Budgeted Interpreter: Gas for Your API

· 7 min read

Budgeted Interpreter: Gas for Your API

What if your API had gas limits like Ethereum?

Not arbitrary rate limits. Not “429 Too Many Requests” after the fact. But semantic metering that tracks what operations cost and stops execution before you exceed your budget.

And when you run out of gas? Your resources clean themselves up.

The Problem with Traditional Rate Limiting

// Traditional: Count requests
if (user.requestCount > 100) {
  return 429; // Too bad, so sad
}

// But what about...
// - A request that opens 50 database connections?
// - A request that reads 10GB from disk?
// - A request that spawns 1000 subprocesses?

One request is not like another. A “get user profile” is not the same as “export entire database.”

And when you do hit the limit mid-execution, what happens to the resources you’ve already acquired? Traditional rate limiting doesn’t even ask that question.

Event Costs in Koru

In Koru, events have costs. You declare them in scope registration:

~std.runtime:register(scope: "api") {
    get_user(1)           // Cheap: just a lookup
    list_users(10)        // More expensive: pagination
    export_data(100)      // Very expensive: bulk operation
    open_file(10)         // Acquires a resource
    close_file(1)         // Releases it
}

These aren’t arbitrary numbers. They’re relative costs that let you express “this operation costs 100x more than that one.”

Running with a Budget

When you invoke the runtime, you provide a budget:

~std.runtime:run(source: user_code, scope: "api", budget: 1000)
| result r   |> respond_200(body: r.value)
| exhausted e |> respond_429(
    message: "Budget exhausted",
    used: e.used,
    last_event: e.last_event,
    handles: e.handles
)

If the user tries to run code that exceeds their budget, they get exhausted with details:

  • How much budget was consumed
  • Which event pushed them over the limit
  • How many handles are still undischarged after auto-discharge

No ambiguity. No “you made too many requests.” Just “you tried to export_data but only had 50 tokens left and it costs 100.”

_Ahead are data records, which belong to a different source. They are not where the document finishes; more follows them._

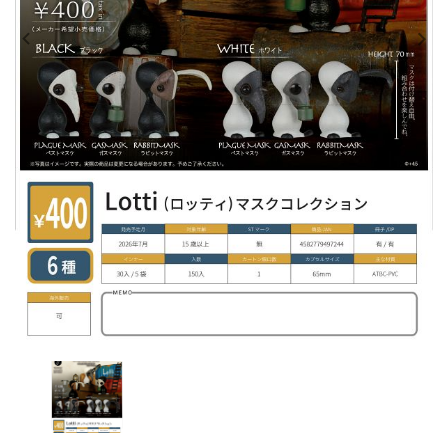
レンタル
景品・玩具・文具
販促用カプセルトイ
よくあるご質問
ご利用ガイド
06-6282-7659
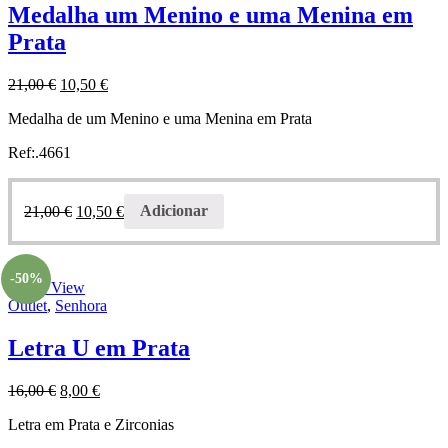
Medalha um Menino e uma Menina em
Prata
21,00
€
10,50
€
Medalha de um Menino e uma Menina em Prata
Ref:.4661
21,00
€
10,50
€
Adicionar
-50%
Quick View
Outlet
,
Senhora
Letra U em Prata
16,00
€
8,00
€
Letra em Prata e Zirconias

Obligations from Phantom Types

Here’s where it gets interesting. Koru has phantom types for compile-time resource tracking:

~pub event open { path: []const u8 }
| opened { file: []const u8[opened!] }    // Creates "opened" obligation (handle ID)

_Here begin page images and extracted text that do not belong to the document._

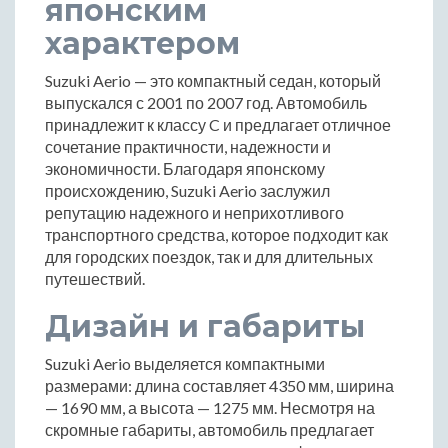
японским
характером
Suzuki Aerio — это компактный седан, который
выпускался с 2001 по 2007 год. Автомобиль
принадлежит к классу C и предлагает отличное
сочетание практичности, надежности и
экономичности. Благодаря японскому
происхождению, Suzuki Aerio заслужил
репутацию надежного и неприхотливого
транспортного средства, которое подходит как
для городских поездок, так и для длительных
путешествий.
Дизайн и габариты
Suzuki Aerio выделяется компактными
размерами: длина составляет 4350 мм, ширина
— 1690 мм, а высота — 1275 мм. Несмотря на
скромные габариты, автомобиль предлагает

~pub event close { file: []const u8[!opened] }  // Discharges obligation
| closed {}

The [opened!] annotation means “this output creates an obligation.” The [!opened] means “this input discharges one.”

The scope registration automatically extracts obligations from event signatures:

~std.runtime:register(scope: "api") {
    open(10)    // Cost: 10. Creates: "opened". Extracted from signature!
    read(5)     // Cost: 5.  No obligations.
    close(1)    // Cost: 1.  Discharges: "opened". Extracted!
}

No duplication. The type system already knows which events acquire resources and which release them.

The Handle Pool

At runtime, the interpreter tracks all undischarged obligations in a handle pool:

[Request starts with budget: 100]
~open(path: "data.txt")     → Handle h1: "opened", cost: 10 (remaining: 90)
~open(path: "index.txt")    → Handle h2: "opened", cost: 10 (remaining: 80)
~read(file: h1)             → cost: 5 (remaining: 75)
~close(file: h2)            → h2 discharged, cost: 1 (remaining: 74)
[Request ends normally]
→ h1 still undischarged - auto-discharge triggered!
→ ~close(file: h1) called automatically

The interpreter knows which event discharges each obligation because it extracted that from the phantom types. When execution ends - whether normally or due to budget exhaustion - it walks the undischarged handles and calls the appropriate cleanup events.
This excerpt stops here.